Study material:

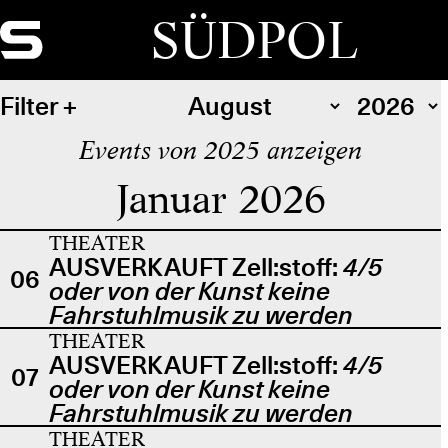
SÜDPOL
Filter
Events von 2025 anzeigen
Januar 2026
THEATER
AUSVERKAUFT Zell:stoff:
4/5
06
oder von der Kunst keine
Fahrstuhlmusik zu werden
THEATER
AUSVERKAUFT Zell:stoff:
4/5
07
oder von der Kunst keine
Fahrstuhlmusik zu werden
THEATER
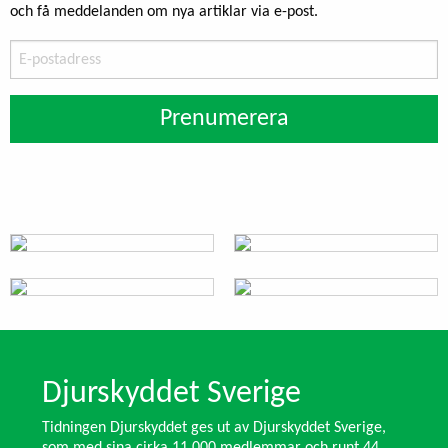
och få meddelanden om nya artiklar via e-post.
E-
postadress
Prenumerera
Djurskyddet Sverige
Tidningen Djurskyddet ges ut av Djurskyddet Sverige,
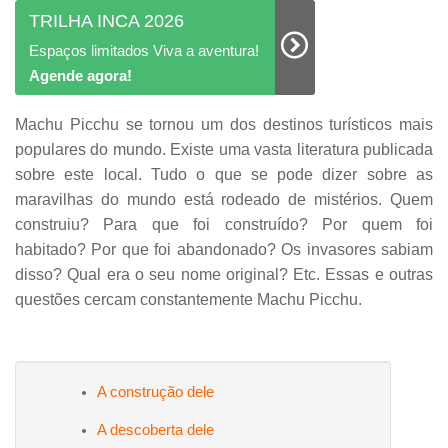
TRILHA INCA 2026
Espaços limitados Viva a aventura!
Agende agora!
Machu Picchu se tornou um dos destinos turísticos mais
populares do mundo. Existe uma vasta literatura publicada
sobre este local. Tudo o que se pode dizer sobre as
maravilhas do mundo está rodeado de mistérios. Quem
construiu? Para que foi construído? Por quem foi
habitado? Por que foi abandonado? Os invasores sabiam
disso? Qual era o seu nome original? Etc. Essas e outras
questões cercam constantemente Machu Picchu.
A construção dele
A descoberta dele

What you are asked to do:
Starting at the line that contains "maravilhas do mundo", print every line through the last one of the records, exactly and with nothing else.

Final answer:
maravilhas do mundo está rodeado de mistérios. Quem
construiu? Para que foi construído? Por quem foi
habitado? Por que foi abandonado? Os invasores sabiam
disso? Qual era o seu nome original? Etc. Essas e outras
questões cercam constantemente Machu Picchu.
A construção dele
A descoberta dele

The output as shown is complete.